Одна из главных причин, почему масса американского народа ничего не знает о Революции в Мексике, заключается в том, что у них совершенно неверное представление о том, что означает «революция». Так, девяносто девять из ста человек, которым вы предложите эту тему, скажут: «Почему, я думал, это закончилось давным-давно. Это закончилось в прошлом мае»; и на этой неделе пресса, даже Daily Socialist, сообщает: «Новая революция в Мексике». Это вовсе не новая революция; это та же самая революция, которая не началась с вооруженного восстания в прошлом мае, которая неуклонно продолжалась с тех пор и до того, и она обречена продолжаться еще долгое время, если другие нации будут держать руки прочь и мексиканскому народу позволят вершить свою собственную судьбу.
Что такое революция? и что это за революция?
Революция означает какое-то великое и подрывное изменение в социальных институтах народа, будь то сексуальные, религиозные, политические или экономические.
Движение Реформации было великой религиозной революцией; глубоким изменением в человеческом мышлении — переделкой человеческого разума. Общее движение к политическим изменениям в Европе и Америке в конце восемнадцатого века было революцией. Американская и французская революции были лишь выдающимися отдельными инцидентами в нем, кульминациями учений о Правах Человека. Нынешнее беспокойство мира в его экономических отношениях, проявляющееся изо дня в день в противостоящих объединениях людей и денег, в забастовках и хлебных бунтах, в литературе и движениях всех видов, требующих перестройки всей или частей нашей системы владения и распределения богатства, — это беспокойство есть революция нашего времени, экономическая революция, которая ищет социальных изменений и будет продолжаться, пока они не будут достигнуты. Мы находимся внутри нее; в любой момент нашей жизни она может вторгнуться в наши собственные дома со своим суровым требованием самопожертвования и страданий. Ее более жестокие проявления сегодня в Ливерпуле и Лондоне, завтра в Барселоне и Вене, послезавтра в Нью-Йорке и Чикаго. Человечество — это бурлящая, вздымающаяся масса беспокойства, перекатывающаяся, как прибой, по скользкому, сдвигающемуся дну; и никогда не будет покоя, пока не будет достигнуто твердое дно экономической справедливости.

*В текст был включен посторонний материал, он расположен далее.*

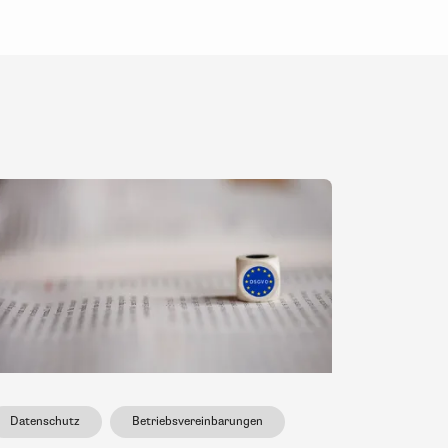
Datenschutz
Betriebsvereinbarungen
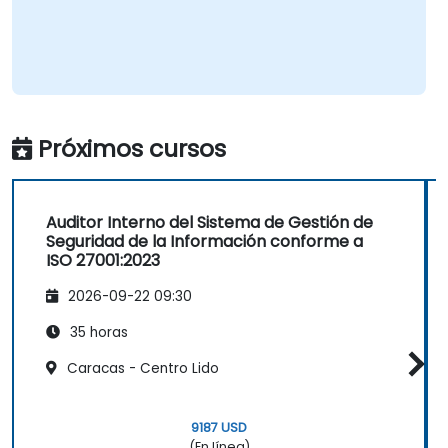
Próximos cursos
Auditor Interno del Sistema de Gestión de
Seguridad de la Información conforme a
ISO 27001:2023
2026-09-22 09:30
35 horas
Caracas - Centro Lido
9187 USD
(En línea)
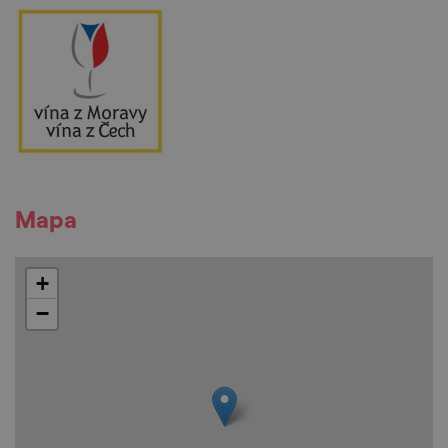
Mapa
+
−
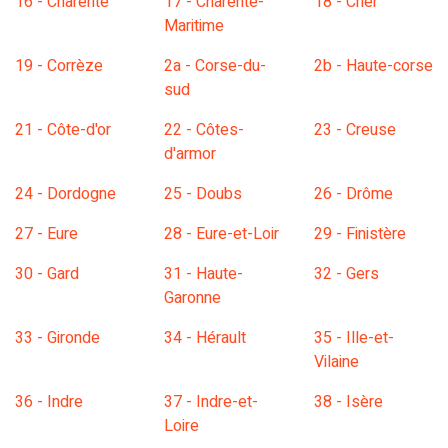
16 - Charente
17 - Charente-
18 - Cher
Maritime
19 - Corrèze
2a - Corse-du-
2b - Haute-corse
sud
21 - Côte-d'or
22 - Côtes-
23 - Creuse
d'armor
24 - Dordogne
25 - Doubs
26 - Drôme
27 - Eure
28 - Eure-et-Loir
29 - Finistère
30 - Gard
31 - Haute-
32 - Gers
Garonne
33 - Gironde
34 - Hérault
35 - Ille-et-
Vilaine
36 - Indre
37 - Indre-et-
38 - Isère
Loire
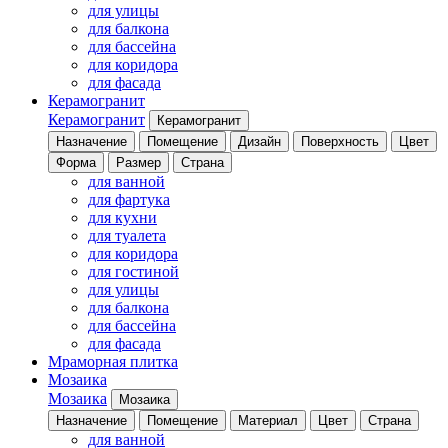
для улицы
для балкона
для бассейна
для коридора
для фасада
Керамогранит
Керамогранит
Керамогранит
Назначение
Помещение
Дизайн
Поверхность
Цвет
Форма
Размер
Страна
для ванной
для фартука
для кухни
для туалета
для коридора
для гостиной
для улицы
для балкона
для бассейна
для фасада
Мраморная плитка
Мозаика
Мозаика
Мозаика
Назначение
Помещение
Материал
Цвет
Страна
для ванной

Мексиканская революция — одно из заметных проявлений этого всемирного экономического бунта. Она, возможно, занимает столь же важное место в нынешнем разрушении и реконструкции экономических институтов, какое великая революция во Франции занимала в движении восемнадцатого века. Она не началась с ненавистного правительства Диаса и не закончилась с его падением, точно так же, как революция во Франции не началась с коронации Людовика XVI и не закончилась его обезглавливанием. Она началась в ожесточенных и оскорбленных сердцах крестьян, которые поколениями страдали при готовой системе эксплуатации, импортированной и навязанной им, в результате которой они были лишены своих домов, принуждены стать рабами-арендаторами тех, кто их ограбил; а при Диасе, в случае восстания, их депортировали в отдаленную провинцию, в убийственный климат и на адский труд. Она закончится только тогда, когда эта горечь будет смягчена очень большим изменением в системе землевладения, или пока народ не будет абсолютно подавлен сильной военной властью, будь то власть туземная или иностранная.